I felt my heart stop when he removed his glasses then looked more closely at the screen, he swallowed before giving me a weak smile.
"Please excuse me, I'll be right back." He said before escaping from the room.
I sat there in slight panic. What was wrong? Why did he look panicked??

When he returned, a different doctor and a nurse were behind him; they looked at the screen then to me. The female nurse looked at me then to the doctor with a sad expression, I sat there with worried eye.
The doctor that was not mine looked at me with a frown, "Mrs.Coma, there is no other way to say this.." He looked at me with the most serious expression.
When the words left his mouth, tears filled my eyes and I felt paralyzed.
I slowly removed myself from the table, I exited the hallway and clinic; I walked over to my car.
I opened the door then took a seat, I felt numb; sick even.
I looked into the rear view mirror at the double doors that opened then closed, buckling my seat beat; I backed up then drove away.
How was I going to tell CC this? How was I going to tell anyone this? I felt the tears burning my eyes, I can't have a break down; not here.. not while I'm driving.
I looked to the park that held the nearby trail I used to walk in the mornings, I drove into the parking lot; got out then headed into the trail.
My arms were dangling at my sides, I felt empty; I watched as a mother rode her bike with her daughter down the trail going past me laughing.

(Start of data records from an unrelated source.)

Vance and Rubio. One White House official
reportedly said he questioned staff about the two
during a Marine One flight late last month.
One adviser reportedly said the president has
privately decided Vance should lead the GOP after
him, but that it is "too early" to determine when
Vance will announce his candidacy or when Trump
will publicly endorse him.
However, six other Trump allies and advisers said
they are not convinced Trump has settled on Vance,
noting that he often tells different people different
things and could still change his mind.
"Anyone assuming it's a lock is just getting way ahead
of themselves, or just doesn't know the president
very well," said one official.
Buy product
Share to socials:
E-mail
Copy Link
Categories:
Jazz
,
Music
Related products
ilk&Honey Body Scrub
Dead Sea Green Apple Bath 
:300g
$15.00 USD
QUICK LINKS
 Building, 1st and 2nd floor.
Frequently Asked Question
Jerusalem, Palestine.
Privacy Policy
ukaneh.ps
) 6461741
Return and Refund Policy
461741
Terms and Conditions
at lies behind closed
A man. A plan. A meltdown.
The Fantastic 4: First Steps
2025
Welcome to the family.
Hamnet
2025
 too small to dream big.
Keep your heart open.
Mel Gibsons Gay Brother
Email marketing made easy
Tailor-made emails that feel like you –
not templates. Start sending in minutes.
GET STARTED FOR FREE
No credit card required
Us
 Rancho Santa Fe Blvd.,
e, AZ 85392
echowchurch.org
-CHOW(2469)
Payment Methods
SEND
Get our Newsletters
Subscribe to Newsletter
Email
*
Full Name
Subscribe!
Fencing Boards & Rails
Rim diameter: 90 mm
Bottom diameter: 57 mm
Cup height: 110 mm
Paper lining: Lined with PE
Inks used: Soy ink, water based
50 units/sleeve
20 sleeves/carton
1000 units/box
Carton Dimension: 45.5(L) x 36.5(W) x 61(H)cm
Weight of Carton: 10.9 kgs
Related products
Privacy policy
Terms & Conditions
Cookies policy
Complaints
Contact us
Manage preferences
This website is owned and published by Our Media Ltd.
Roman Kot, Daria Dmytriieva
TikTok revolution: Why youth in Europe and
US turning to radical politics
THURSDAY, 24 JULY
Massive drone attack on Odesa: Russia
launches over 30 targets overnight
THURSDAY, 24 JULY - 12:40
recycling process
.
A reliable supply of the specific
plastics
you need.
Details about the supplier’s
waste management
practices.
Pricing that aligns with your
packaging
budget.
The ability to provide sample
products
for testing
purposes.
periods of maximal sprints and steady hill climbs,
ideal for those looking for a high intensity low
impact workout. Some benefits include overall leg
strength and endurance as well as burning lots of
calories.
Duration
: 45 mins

I stopped walking, I looked at the ground as I fell to my knees; I brought my hands into the front of my face and hair, I pulled back my hair as I screamed with tears falling freely now.
"THIS ISN'T FAIR, WHAT DID I EVER DO TO DESERVE SUCH CRUELTY!? WAS IT BECAUSE I NEVER WENT TO CHURCH!? THAT I GOT MARRIED TO A MAN TWELVE YEARS OLDER THAN ME!? What did I do.. why me? Please answer me!" I yelled through angry tears not even caring that people were stopping and staring at me.

I stayed on my knees for what seemed like twenty minutes, I knew this break down wasn't done.. how are the guys or girls going to react? Do they even need to know this? I don't want to hurt CC or depress the band..
When I made it home, the guys were out in the yard playing with a a frisbee; when CC saw me he smiled and I felt my heart break even further, he walked over to me; bringing me into a hug and quick kiss. I forced a weak smile.
CC frowned looking at me. "What's wrong Haley?" He asked.
That question.. my heart felt like it stopped, I looked at him as tears filled my eyes even more.
Shay was at my side with a concerned look. "Haley? Talk to us, whats wrong?" She asked
I looked at her as tears fell from my eyes.
"I had a miscarriage.." I spoke out as the wind began to blow heavy.